Data Management in Embedding Studio: Upsert, Delete, and Reindex¶

Embedding Studio provides powerful APIs for managing vector data throughout its lifecycle. This guide covers the three primary data management operations:

Upserting: Adding or updating items in your vector database
Deleting: Removing items from your vector database
Reindexing: Transferring data between embedding models

Prerequisites¶

Before using these APIs, ensure you have:

An Embedding Studio instance up and running
Knowledge of your embedding model IDs
Appropriate permissions to modify collections

API Base URL¶

All examples in this guide use the following base URL:

https://api.embeddingstudio.com/api/v1

Replace this with your actual Embedding Studio API endpoint.

1. Upserting Data¶

Upsertion is the process of adding new items or updating existing items in your vector database.

Upsertion API Endpoint¶

POST /embeddings/upsertion-tasks/run

Request Format¶

{
  "task_id": "optional_custom_task_id",
  "items": [
    {
      "object_id": "unique_item_id",
      "payload": {
        "field1": "value1",
        "field2": "value2",
        "nested": {
          "field3": "value3"
        }
      },
      "item_info": {
        "source_name": "data_source",
        "additional_metadata": "value"
      }
    }
  ]
}

Key Fields¶

task_id: (Optional) Custom identifier for the task
items: Array of items to upsert
object_id: Unique identifier for each item
payload: Content and metadata that will be stored and made searchable
item_info: Information about the data source

Example: Upserting Product Data¶

import requests
import json

url = "https://api.embeddingstudio.com/api/v1/embeddings/upsertion-tasks/run"

payload = {
    "task_id": "product_upsert_20250422",
    "items": [
        {
            "object_id": "product-12345",
            "payload": {
                "title": "Ergonomic Office Chair",
                "description": "Adjustable height with lumbar support for comfortable all-day use. Features breathable mesh back and cushioned seat.",
                "category": "furniture",
                "price": 299.99,
                "tags": ["office", "furniture", "ergonomic", "chair"],
                "attributes": {
                    "color": "black",
                    "material": "mesh",
                    "weight_capacity": "300lbs"
                }
            },
            "item_info": {
                "source_name": "product_catalog",
                "last_updated": "2025-04-20T14:30:00Z"
            }
        },
        {
            "object_id": "product-12346",
            "payload": {
                "title": "Adjustable Standing Desk",
                "description": "Electric height-adjustable desk with memory settings.
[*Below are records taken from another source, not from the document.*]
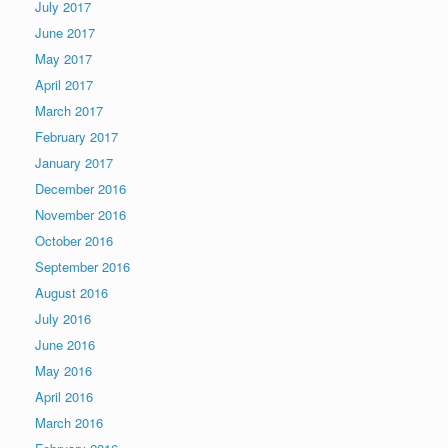
July 2017
June 2017
May 2017
April 2017
March 2017
February 2017
January 2017
December 2016
November 2016
October 2016
September 2016
August 2016
July 2016
June 2016
May 2016
April 2016
March 2016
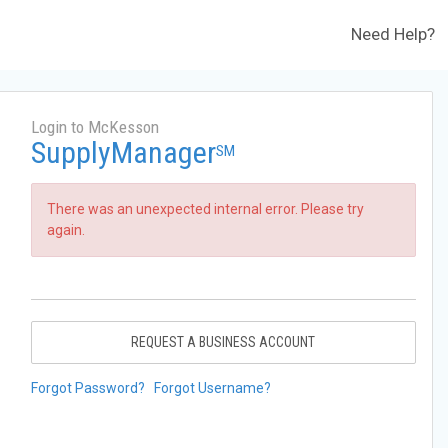
Need Help?
Login to McKesson
SupplyManager
SM
There was an unexpected internal error. Please try
again.
REQUEST A BUSINESS ACCOUNT
Forgot Password?
Forgot Username?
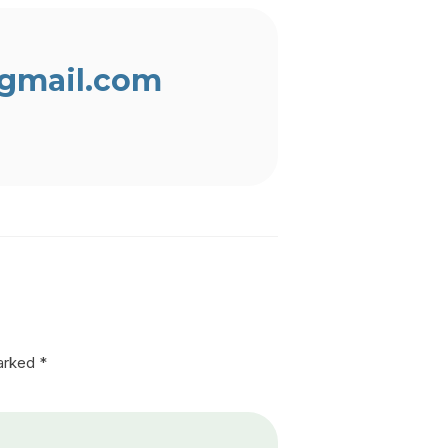
gmail.com
marked
*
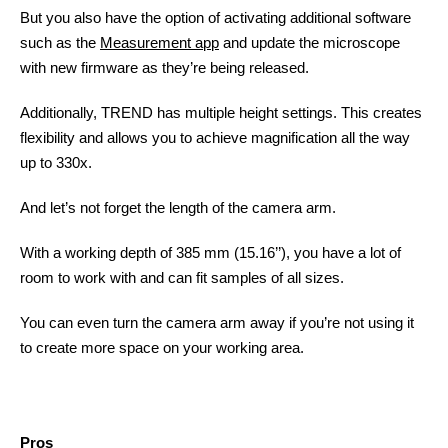
But you also have the option of activating additional software
such as the
Measurement app
and update the microscope
with new firmware as they’re being released.
Additionally, TREND has multiple height settings. This creates
flexibility and allows you to achieve magnification all the way
up to 330x.
And let’s not forget the length of the camera arm.
With a working depth of 385 mm (15.16’’), you have a lot of
room to work with and can fit samples of all sizes.
You can even turn the camera arm away if you’re not using it
to create more space on your working area.
Pros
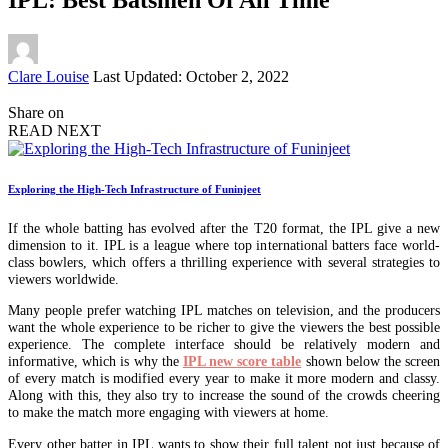
Posted
Clare Louise
Last Updated: October 2, 2022
by
Share on
READ NEXT
Exploring the High-Tech Infrastructure of Funinjeet
If the whole batting has evolved after the T20 format, the IPL give a new
dimension to it. IPL is a league where top international batters face world-
class bowlers, which offers a thrilling experience with several strategies to
viewers worldwide.
Many people prefer watching IPL matches on television, and the producers
want the whole experience to be richer to give the viewers the best possible
experience. The complete interface should be relatively modern and
informative, which is why the
IPL new score table
shown below the screen
of every match is modified every year to make it more modern and classy.
Along with this, they also try to increase the sound of the crowds cheering
to make the match more engaging with viewers at home.
Every other batter in IPL wants to show their full talent not just because of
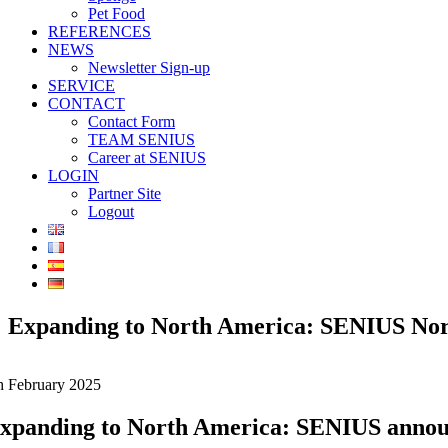
Pet Food
REFERENCES
NEWS
Newsletter Sign-up
SERVICE
CONTACT
Contact Form
TEAM SENIUS
Career at SENIUS
LOGIN
Partner Site
Logout
Expanding to North America: SENIUS Nor
h February 2025
xpanding to North America: SENIUS announ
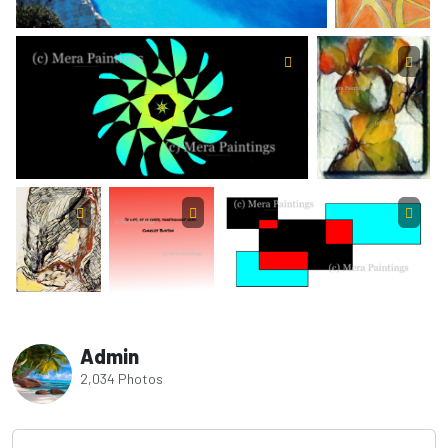
Admin
2,034 Photos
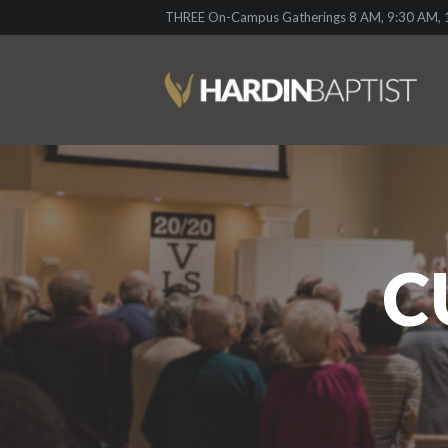
THREE On-Campus Gatherings 8 AM, 9:30 AM, 1
C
Smooth transition between sitting and standing positions.",
                "category": "furniture",
                "price": 549.99,
                "tags": ["office", "furniture", "desk", "standing desk"],
                "attributes": {
                    "color": "walnut",
                    "material": "engineered wood",
                    "weight_capacity": "200lbs"
                }
            },
            "item_info": {
                "source_name": "product_catalog",
                "last_updated": "2025-04-21T10:15:00Z"
            }
        }
    ]
}

headers = {
    "Content-Type": "application/json"
}

response = requests.post(url, headers=headers, data=json.dumps(payload))
print(response.json())

Response¶

{
  "id": "product_upsert_20250422",
  "status": "pending",
  "created_at": "2025-04-22T15:30:00Z",
  "updated_at": "2025-04-22T15:30:00Z",
  "processed_count": 0,
  "failed_items": [],
  "embedding_model_id": "text-embedding-ada-002",
  "fine_tuning_method": "openai"
}

Monitoring Upsertion Progress¶

To check the status of your upsertion task:

import requests

task_id = "product_upsert_20250422"
url = f"https://api.embeddingstudio.com/api/v1/embeddings/upsertion-tasks/{task_id}"

response = requests.get(url)
task_status = response.json()

print(f"Task ID: {task_status['id']}")
print(f"Status: {task_status['status']}")
print(f"Processed: {task_status['processed_count']} items")
print(f"Failed: {len(task_status['failed_items'])} items")

Upserting Categories¶

For category data, use the categories-specific endpoint:

POST /embeddings/upsertion-tasks/categories/run

The request format is identical to regular upsertion, but it operates on the categories collection.

2. Deleting Data¶

Deletion removes items from your vector database.

Deletion API Endpoint¶

POST /embeddings/deletion-tasks/run

Request Format¶

{
  "task_id": "optional_custom_task_id",
  "object_ids": ["id1", "id2", "id3"]
}

Key Fields¶

task_id: (Optional) Custom identifier for the task
object_ids: Array of object IDs to delete

Example: Deleting Products¶

import requests
import json

url = "https://api.embeddingstudio.com/api/v1/embeddings/deletion-tasks/run"

payload = {
    "task_id": "product_delete_20250422",
    "object_ids": ["product-12345", "product-12346"]
}

headers = {
    "Content-Type": "application/json"
}

response = requests.post(url, headers=headers, data=json.dumps(payload))
print(response.json())

Response¶

{
  "id": "product_delete_20250422",
  "status": "pending",
  "created_at": "2025-04-22T16:45:00Z",
  "updated_at": "2025-04-22T16:45:00Z",
  "embedding_model_id": "text-embedding-ada-002",
  "fine_tuning_method": "openai",
  "object_ids": ["product-12345", "product-12346"],
  "failed_item_ids": []
}

Monitoring Deletion Progress¶

To check the status of your deletion task:

import requests

task_id = "product_delete_20250422"
url = f"https://api.embeddingstudio.com/api/v1/embeddings/deletion-tasks/{task_id}"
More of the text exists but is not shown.